MATERIAL SUPPLIED section start

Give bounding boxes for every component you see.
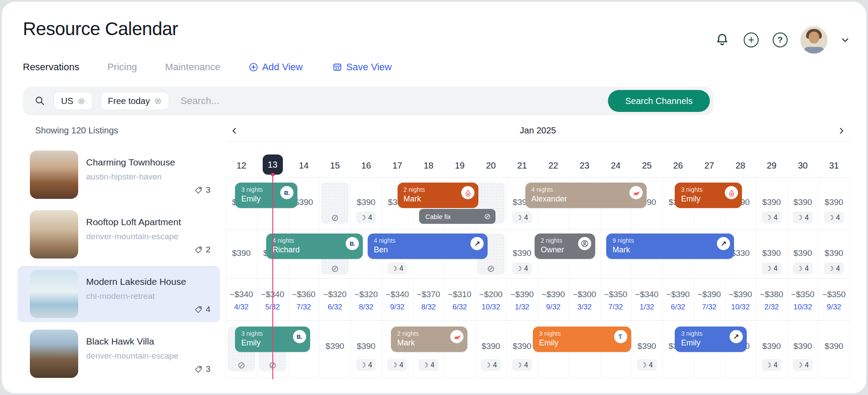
rate-availability: 7/32	[288, 303, 319, 312]
blocked-badge: ⊘	[475, 262, 506, 274]
day-header-cell[interactable]: 20	[475, 161, 506, 171]
price-cell[interactable]: $390	[787, 341, 818, 351]
listing-item[interactable]: Black Hawk Villadenver-mountain-escape3	[18, 326, 220, 382]
booking-bar[interactable]: 4 nightsBen↗	[368, 233, 488, 259]
maintenance-bar[interactable]: Cable fix⊘	[419, 209, 495, 224]
price-cell[interactable]: $390	[226, 248, 257, 258]
booking-bar[interactable]: 2 nightsMark	[398, 183, 479, 208]
rate-cell[interactable]: ~$20010/32	[475, 278, 506, 320]
rate-cell[interactable]: ~$35010/32	[787, 278, 818, 320]
day-header-cell[interactable]: 16	[351, 161, 382, 171]
rate-availability: 9/32	[382, 303, 413, 312]
price-cell[interactable]: $390	[351, 198, 382, 207]
price-cell[interactable]: $390	[506, 248, 538, 258]
rate-cell[interactable]: ~$3507/32	[600, 278, 631, 320]
day-header-cell[interactable]: 23	[569, 161, 600, 171]
day-header-cell[interactable]: 21	[506, 161, 538, 171]
tab-reservations[interactable]: Reservations	[23, 61, 79, 73]
day-header-cell[interactable]: 30	[787, 161, 818, 171]
booking-guest-name: Mark	[612, 245, 630, 255]
booking-channel-icon: B.	[293, 330, 306, 343]
listing-item[interactable]: Charming Townhouseaustin-hipster-haven3	[18, 147, 220, 203]
selected-day-badge[interactable]: 13	[263, 154, 283, 175]
day-header-cell[interactable]: 31	[818, 161, 850, 171]
rate-price: ~$350	[818, 290, 850, 299]
day-header-cell[interactable]: 27	[694, 161, 725, 171]
rate-cell[interactable]: ~$3906/32	[662, 278, 694, 320]
day-header-cell[interactable]: 17	[382, 161, 413, 171]
rate-cell[interactable]: ~$3106/32	[444, 278, 475, 320]
tab-pricing[interactable]: Pricing	[107, 61, 137, 73]
tag-count: 4	[206, 305, 210, 314]
min-stay-badge: ☽4	[787, 212, 818, 223]
booking-bar[interactable]: 2 nightsMark	[391, 327, 467, 352]
listing-item[interactable]: Rooftop Loft Apartmentdenver-mountain-es…	[18, 206, 220, 262]
filter-chip-us[interactable]: US ⊗	[54, 92, 93, 110]
bell-icon	[715, 32, 730, 47]
chip-remove-icon[interactable]: ⊗	[78, 96, 85, 106]
booking-bar[interactable]: 9 nightsMark↗	[606, 233, 734, 259]
price-cell[interactable]: $390	[818, 341, 850, 351]
avatar[interactable]	[800, 26, 828, 54]
tab-maintenance[interactable]: Maintenance	[165, 61, 221, 73]
chip-remove-icon[interactable]: ⊗	[154, 96, 162, 106]
price-cell[interactable]: $390	[319, 341, 351, 351]
day-header-cell[interactable]: 29	[756, 161, 787, 171]
price-cell[interactable]: $390	[787, 198, 818, 207]
booking-bar[interactable]: 3 nightsEmily	[675, 183, 742, 208]
listing-item[interactable]: Modern Lakeside Housechi-modern-retreat4	[18, 266, 220, 322]
help-button[interactable]: ?	[771, 31, 789, 49]
maintenance-label: Cable fix	[425, 213, 451, 220]
price-cell[interactable]: $390	[475, 341, 506, 351]
rate-price: ~$370	[413, 290, 444, 299]
booking-bar[interactable]: 3 nightsEmilyB.	[235, 183, 297, 208]
rate-cell[interactable]: ~$3802/32	[756, 278, 787, 320]
day-header-cell[interactable]: 28	[725, 161, 756, 171]
price-cell[interactable]: $390	[818, 198, 850, 207]
rate-cell[interactable]: ~$3907/32	[694, 278, 725, 320]
rate-cell[interactable]: ~$3401/32	[631, 278, 662, 320]
add-view-button[interactable]: Add View	[249, 61, 303, 73]
price-cell[interactable]: $390	[787, 248, 818, 258]
tag-count: 3	[206, 185, 210, 195]
price-cell[interactable]: $390	[631, 341, 662, 351]
day-header-cell[interactable]: 22	[538, 161, 569, 171]
rate-cell[interactable]: ~$3607/32	[288, 278, 319, 320]
day-header-cell[interactable]: 25	[631, 161, 662, 171]
booking-bar[interactable]: 3 nightsEmilyT.	[533, 327, 631, 352]
search-input[interactable]	[181, 95, 608, 107]
rate-cell[interactable]: ~$3708/32	[413, 278, 444, 320]
price-cell[interactable]: $390	[756, 341, 787, 351]
rate-cell[interactable]: ~$3206/32	[319, 278, 351, 320]
filter-chip-free-today[interactable]: Free today ⊗	[101, 92, 169, 110]
search-channels-button[interactable]: Search Channels	[608, 90, 710, 112]
price-cell[interactable]: $390	[351, 341, 382, 351]
price-cell[interactable]: $390	[818, 248, 850, 258]
rate-cell[interactable]: ~$39010/32	[725, 278, 756, 320]
day-header-cell[interactable]: 14	[288, 161, 319, 171]
rate-cell[interactable]: ~$3208/32	[351, 278, 382, 320]
booking-bar[interactable]: 3 nightsEmily↗	[675, 327, 746, 352]
day-header-cell[interactable]: 19	[444, 161, 475, 171]
booking-bar[interactable]: 2 nightsOwner	[535, 233, 595, 259]
day-header-cell[interactable]: 15	[319, 161, 351, 171]
day-header-cell[interactable]: 18	[413, 161, 444, 171]
listing-slug: austin-hipster-haven	[86, 172, 162, 182]
rate-cell[interactable]: ~$3003/32	[569, 278, 600, 320]
rate-cell[interactable]: ~$3409/32	[382, 278, 413, 320]
price-cell[interactable]: $390	[756, 198, 787, 207]
day-header-cell[interactable]: 26	[662, 161, 694, 171]
rate-cell[interactable]: ~$3509/32	[818, 278, 850, 320]
booking-bar[interactable]: 4 nightsRichardB.	[266, 233, 363, 259]
price-cell[interactable]: $390	[756, 248, 787, 258]
save-view-button[interactable]: Save View	[333, 61, 392, 73]
rate-cell[interactable]: ~$3901/32	[506, 278, 538, 320]
day-header-cell[interactable]: 12	[226, 161, 257, 171]
rate-cell[interactable]: ~$3909/32	[538, 278, 569, 320]
notifications-button[interactable]	[713, 31, 731, 49]
day-header-cell[interactable]: 24	[600, 161, 631, 171]
booking-bar[interactable]: 4 nightsAlexander	[525, 183, 647, 208]
add-button[interactable]: +	[742, 31, 760, 49]
rate-cell[interactable]: ~$3404/32	[226, 278, 257, 320]
account-menu-button[interactable]	[839, 31, 851, 49]
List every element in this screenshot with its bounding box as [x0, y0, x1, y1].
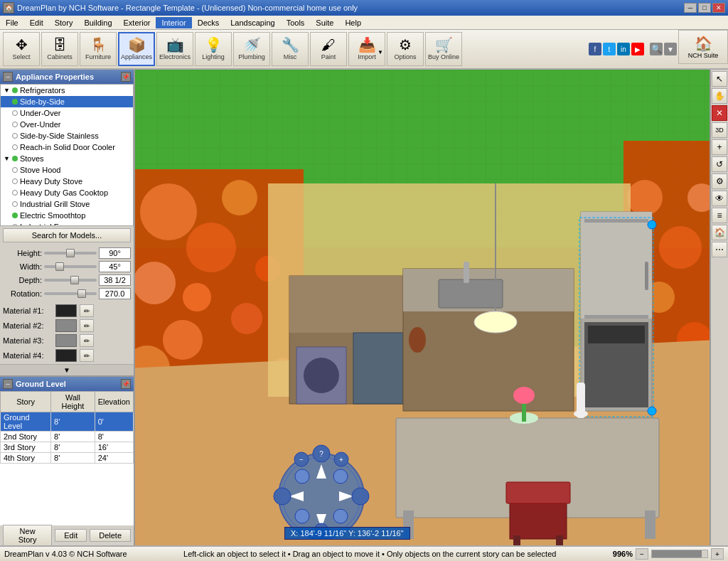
story-row-4th[interactable]: 4th Story 8' 24': [1, 453, 134, 464]
tree-item-stove-hood[interactable]: Stove Hood: [1, 164, 133, 176]
titlebar-controls[interactable]: ─ □ ✕: [684, 3, 725, 13]
appliance-tree-list[interactable]: ▼ Refrigerators Side-by-Side Under-Over …: [0, 84, 134, 226]
tool-select[interactable]: ✥ Select: [3, 32, 40, 66]
panel-pin-icon[interactable]: 📌: [121, 72, 131, 82]
menu-landscaping[interactable]: Landscaping: [225, 17, 280, 28]
tree-item-refrigerators[interactable]: ▼ Refrigerators: [1, 85, 133, 96]
svg-point-74: [352, 488, 369, 505]
material-2-color[interactable]: [55, 319, 77, 332]
menu-interior[interactable]: Interior: [156, 17, 191, 28]
tree-item-side-by-side[interactable]: Side-by-Side: [1, 96, 133, 107]
tree-item-reach-in[interactable]: Reach-in Solid Door Cooler: [1, 141, 133, 153]
tree-dot-stove-hood: [12, 167, 18, 173]
tree-item-label-side-by-side: Side-by-Side: [20, 97, 65, 106]
restore-button[interactable]: □: [698, 3, 711, 13]
rt-delete-button[interactable]: ✕: [712, 105, 727, 121]
tool-electronics[interactable]: 📺 Electronics: [156, 32, 193, 66]
menu-building[interactable]: Building: [78, 17, 117, 28]
toolbar-tools: ✥ Select 🗄 Cabinets 🪑 Furniture 📦 Applia…: [0, 30, 584, 68]
rt-eye-button[interactable]: 👁: [712, 191, 727, 206]
story-row-ground-elev: 0': [95, 412, 133, 432]
svg-text:−: −: [299, 456, 304, 464]
tree-item-heavy-duty-gas[interactable]: Heavy Duty Gas Cooktop: [1, 187, 133, 198]
menu-exterior[interactable]: Exterior: [118, 17, 156, 28]
statusbar-right: 996% − +: [613, 548, 724, 560]
tree-item-electric-smoothtop[interactable]: Electric Smoothtop: [1, 210, 133, 221]
story-panel-pin-icon[interactable]: 📌: [121, 379, 131, 389]
edit-story-button[interactable]: Edit: [55, 529, 87, 542]
menu-story[interactable]: Story: [49, 17, 79, 28]
youtube-icon[interactable]: ▶: [631, 43, 644, 55]
menu-edit[interactable]: Edit: [24, 17, 49, 28]
tool-appliances[interactable]: 📦 Appliances: [118, 32, 155, 66]
material-4-edit-button[interactable]: ✏: [80, 349, 94, 362]
minimize-button[interactable]: ─: [684, 3, 697, 13]
delete-story-button[interactable]: Delete: [90, 529, 131, 542]
material-2-edit-button[interactable]: ✏: [80, 319, 94, 332]
tree-item-over-under[interactable]: Over-Under: [1, 119, 133, 130]
width-slider[interactable]: [44, 265, 97, 268]
chevron-down-icon[interactable]: ▼: [664, 43, 677, 55]
tree-item-under-over[interactable]: Under-Over: [1, 107, 133, 119]
material-3-edit-button[interactable]: ✏: [80, 334, 94, 347]
tool-plumbing[interactable]: 🚿 Plumbing: [233, 32, 270, 66]
wall-height-col-header: Wall Height: [51, 392, 95, 412]
tool-paint[interactable]: 🖌 Paint: [310, 32, 347, 66]
tree-item-heavy-duty-stove[interactable]: Heavy Duty Stove: [1, 176, 133, 187]
rotation-slider[interactable]: [44, 292, 97, 295]
search-models-button[interactable]: Search for Models...: [3, 228, 131, 242]
story-row-ground[interactable]: Ground Level 8' 0': [1, 412, 134, 432]
new-story-button[interactable]: New Story: [3, 525, 52, 546]
menu-file[interactable]: File: [0, 17, 24, 28]
titlebar: 🏠 DreamPlan by NCH Software - Rectangle …: [0, 0, 728, 16]
material-1-edit-button[interactable]: ✏: [80, 304, 94, 317]
search-icon[interactable]: 🔍: [650, 43, 663, 55]
svg-rect-48: [645, 511, 655, 539]
zoom-out-button[interactable]: −: [636, 548, 648, 560]
tool-misc[interactable]: 🔧 Misc: [272, 32, 309, 66]
nch-suite-button[interactable]: 🏠 NCH Suite: [678, 30, 728, 64]
toolbar: ✥ Select 🗄 Cabinets 🪑 Furniture 📦 Applia…: [0, 30, 728, 70]
twitter-icon[interactable]: t: [603, 43, 616, 55]
rt-settings-button[interactable]: ⚙: [712, 173, 727, 189]
rt-rotate-button[interactable]: ↺: [712, 156, 727, 172]
panel-scroll-down-button[interactable]: ▼: [0, 364, 134, 375]
menu-decks[interactable]: Decks: [192, 17, 225, 28]
rt-cursor-button[interactable]: ↖: [712, 71, 727, 87]
menu-help[interactable]: Help: [339, 17, 367, 28]
depth-label: Depth:: [3, 276, 42, 284]
zoom-in-button[interactable]: +: [711, 548, 724, 560]
tool-buy-online[interactable]: 🛒 Buy Online: [425, 32, 462, 66]
rt-pan-button[interactable]: ✋: [712, 88, 727, 104]
height-slider[interactable]: [44, 252, 97, 255]
tree-item-side-by-side-stainless[interactable]: Side-by-Side Stainless: [1, 130, 133, 141]
viewport[interactable]: ↑ ? − + X: 184'-9 11/16" Y: 136'-2 11/16…: [135, 70, 710, 545]
story-panel-collapse-icon[interactable]: ─: [3, 379, 13, 389]
furniture-icon: 🪑: [90, 38, 107, 52]
rt-more-button[interactable]: ⋯: [712, 242, 727, 257]
close-button[interactable]: ✕: [712, 3, 725, 13]
tool-import[interactable]: 📥 Import ▼: [348, 32, 385, 66]
tool-options[interactable]: ⚙ Options: [387, 32, 424, 66]
menu-suite[interactable]: Suite: [310, 17, 339, 28]
linkedin-icon[interactable]: in: [617, 43, 630, 55]
material-3-color[interactable]: [55, 334, 77, 347]
rt-zoom-in-button[interactable]: +: [712, 139, 727, 155]
facebook-icon[interactable]: f: [589, 43, 601, 55]
story-row-3rd[interactable]: 3rd Story 8' 16': [1, 442, 134, 453]
tool-furniture[interactable]: 🪑 Furniture: [80, 32, 117, 66]
tree-item-industrial-fryer[interactable]: Industrial Fryer: [1, 221, 133, 226]
tree-item-stoves[interactable]: ▼ Stoves: [1, 153, 133, 164]
material-4-color[interactable]: [55, 349, 77, 362]
tool-cabinets[interactable]: 🗄 Cabinets: [41, 32, 78, 66]
tree-item-industrial-grill[interactable]: Industrial Grill Stove: [1, 198, 133, 210]
depth-slider[interactable]: [44, 279, 97, 282]
tool-lighting[interactable]: 💡 Lighting: [195, 32, 232, 66]
rt-view3d-button[interactable]: 3D: [712, 122, 727, 138]
panel-collapse-icon[interactable]: ─: [3, 72, 13, 82]
rt-home-button[interactable]: 🏠: [712, 225, 727, 240]
story-row-2nd[interactable]: 2nd Story 8' 8': [1, 432, 134, 442]
material-1-color[interactable]: [55, 304, 77, 317]
menu-tools[interactable]: Tools: [281, 17, 311, 28]
rt-layers-button[interactable]: ≡: [712, 208, 727, 223]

MATERIAL SUPPLIED section end

**WORK ORDER**
Please report every line among the entries that includes "delete".

**REPLY TO THE TASK**
rt-delete-button[interactable]: ✕: [712, 105, 727, 121]
delete-story-button[interactable]: Delete: [90, 529, 131, 542]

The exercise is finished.